Le «Juê nuê», une pratique conjugale originale des Ede

(VOVWORLD) - Lorsque son mari décède, une femme Ede a le droit de réclamer à sa belle-famille de lui accorder la main d’un frère du défunt. En revanche, lorsque c’est la femme meurt en premier, son mari est obligé d’épouser une femme pas encore mariée qu’il doit choisir parmi les membres de la famille de sa conjointe disparue. Cette pratique ancestrale s’appelle «Juê nuê», ce qui signifie littéralement «rallonger le fil».
Le «Juê nuê», une pratique conjugale originale des Ede - ảnh 1 Lors d'un mariage Ede - Photo Internet

Autrefois, les Ede menaient dans les hautes montagnes une vie isolée et complètement dépendante de la nature. Les intempéries et les épidémies récurrentes les obligeaient à trouver des solutions permettant de maintenir une descendance nombreuse et en bonne santé, susceptible de protéger le village et de perpétuer la vie communautaire. Le «Juê nuê» était l’une de ces solutions. La société Ede étant matriarcale, lorsque son mari décède, la femme a donc le droit d’épouser l’un de ses beaux-frères. En revanche, si c’est la femme qui décède, son mari se trouve dans l’obligation d’épouser une sœur ou une cousine de celle-ci.

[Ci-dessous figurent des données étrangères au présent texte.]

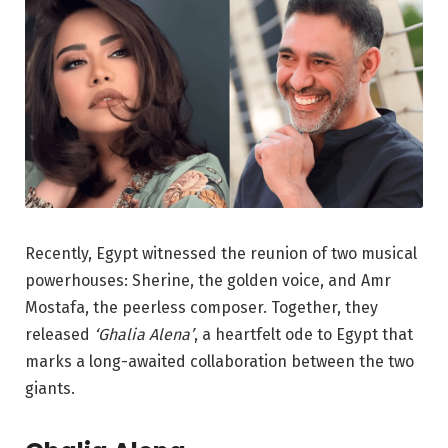
Recently, Egypt witnessed the reunion of two musical
powerhouses: Sherine, the golden voice, and Amr
Mostafa, the peerless composer. Together, they
released
‘Ghalia Alena’
, a heartfelt ode to Egypt that
marks a long-awaited collaboration between the two
giants.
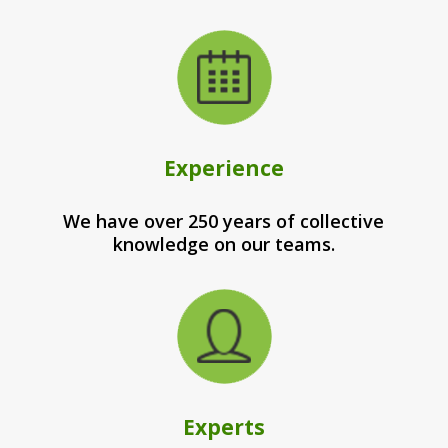
Experience
We have over 250 years of collective
knowledge on our teams.
Experts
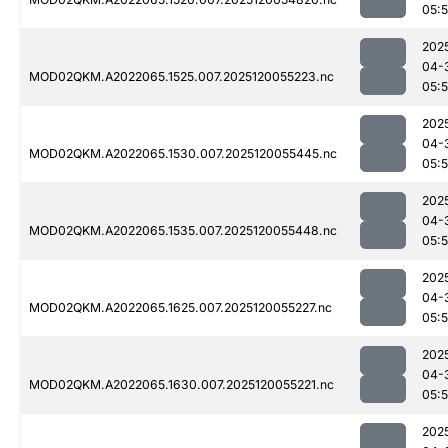
05:
202
04-
MOD02QKM.A2022065.1525.007.2025120055223.nc
05:
202
04-
MOD02QKM.A2022065.1530.007.2025120055445.nc
05:
202
04-
MOD02QKM.A2022065.1535.007.2025120055448.nc
05:
202
04-
MOD02QKM.A2022065.1625.007.2025120055227.nc
05:
202
04-
MOD02QKM.A2022065.1630.007.2025120055221.nc
05:
202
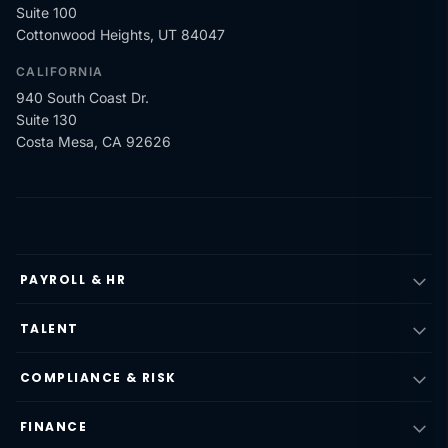
Suite 100
Cottonwood Heights, UT 84047
CALIFORNIA
940 South Coast Dr.
Suite 130
Costa Mesa, CA 92626
PAYROLL & HR
TALENT
COMPLIANCE & RISK
FINANCE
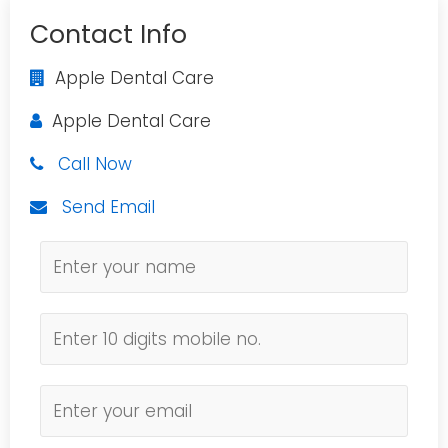
Contact Info
Apple Dental Care
Apple Dental Care
Call Now
Send Email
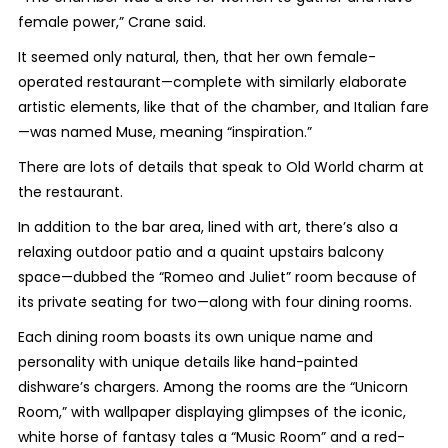
female power,” Crane said.
It seemed only natural, then, that her own female-
operated restaurant—complete with similarly elaborate
artistic elements, like that of the chamber, and Italian fare
—was named Muse, meaning “inspiration.”
There are lots of details that speak to Old World charm at
the restaurant.
In addition to the bar area, lined with art, there’s also a
relaxing outdoor patio and a quaint upstairs balcony
space—dubbed the “Romeo and Juliet” room because of
its private seating for two—along with four dining rooms.
Each dining room boasts its own unique name and
personality with unique details like hand-painted
dishware’s chargers. Among the rooms are the “Unicorn
Room,” with wallpaper displaying glimpses of the iconic,
white horse of fantasy tales a “Music Room” and a red-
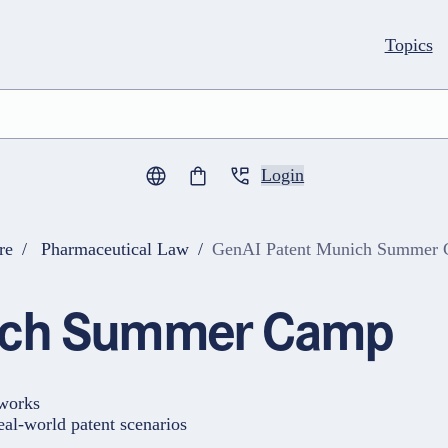
Topics
Login
0
items in cart
re
Pharmaceutical Law
GenAI Patent Munich Summer
nich Summer Camp
 works
eal-world patent scenarios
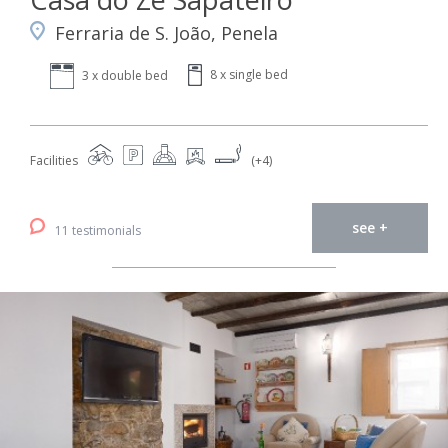
Ferraria de S. João, Penela
8 x single bed
3 x double bed
Facilities
(+4)
see +
11 testimonials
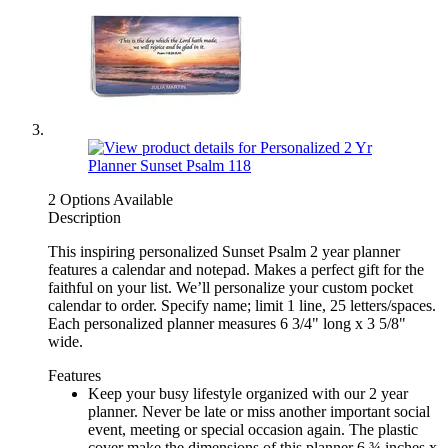
2 Options Available
Description
This inspiring personalized Sunset Psalm 2 year planner
features a calendar and notepad. Makes a perfect gift for the
faithful on your list. We’ll personalize your custom pocket
calendar to order. Specify name; limit 1 line, 25 letters/spaces.
Each personalized planner measures 6 3/4" long x 3 5/8"
wide.
Features
Keep your busy lifestyle organized with our 2 year
planner. Never be late or miss another important social
event, meeting or special occasion again. The plastic
cover make the dimensions of this planner 6 ¾ inches x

«Pour les Ede, la famille est un nid dans lequel grands-parents, parents et enfants partagent joie et tristesse», nous dit Nguyen Cao Thien, qui est chercheur en culture ethnique. «Les parents constituent la source de vie et l’appui des enfants. Aussi lorsque cet appui est brisé, il faut rapidement le reconstituer.»

Mais le «juê nuê» ne vise pas seulement à donner une nouvelle mère ou un nouveau père aux enfants qui s’en trouvent privés, ou à trouver une nouvelle compagne, un nouveau compagnon à celle ou celui qui reste. Il sert aussi à conserver le patrimoine familial. C’est sans doute pour cette raison que les Ede tiennent autant à cette pratique qu’ils jugent évidente. A noter que les anciens ont tout prévu. «Si le veuf ou la veuve est déjà d’un certain âge et que la remplaçante ou le remplaçant est trop jeune pour jouer le rôle d’une conjointe ou d’un conjoint, le veuf ou la veuve aura la responsabilité de s’occuper de cette personne comme d’un enfant», stipule la loi Ede. «Le veuf ou la veuve a le devoir de protéger et d’attendre la remplaçante ou le remplaçant jusqu’à ce qu’elle ou il soit capable de perpétuer la race», ajoute la loi qui prévoit également, pour la personne remplaçante, de pouvoir le cas échéant être elle-même remplacée par une personne mieux à même de s’entendre avec le veuf ou la veuve.

Aujourd’hui, le «Juê nuê» existe toujours mais il ne s’effectue que sur consentement mutuel. Celui ou celle qui a été désigné(e) pour épouser la soeur de sa femme défunte ou le frère de son mari décédé peut refuser ce mariage. Matriarcat oblige, en renonçant à épouser son beau-frère veuf, une femme Ede accepte de prendre en charge les enfants de sa soeur disparue. Le veuf doit de son côté laisser à sa belle-famille tous les biens que sa femme et lui ont accumulés durant leur vie commune. Néanmoins, cette pratique est devenue plus flexible, comme nous le fait remarquer Nguyen Trong Hung, chercheur en culture ethnique des Hauts-Plateaux.

«C’est à la population locale de décider », nous explique-t-il. «Si elle juge cette pratique inutile, elle l’abandonnera. Mais il semble qu’elle y trouve toujours des choses nécessaires à son bien-être.»

En réalité, le «Juê nuê» est une pratique destinée à protéger le modèle matriarcal de la famille Ede. Dans cette ethnie, les femmes considèrent toujours les enfants de leurs soeurs comme étant les leurs. Aussi, acceptent-elles plus ou moins facilement de remplacer les premières pour s’occuper des seconds. Du côté des hommes, c’est moins évident. Mais lorsqu’il s’agit de prendre en charge les enfants, le sens des responsabilités prend souvent le dessus.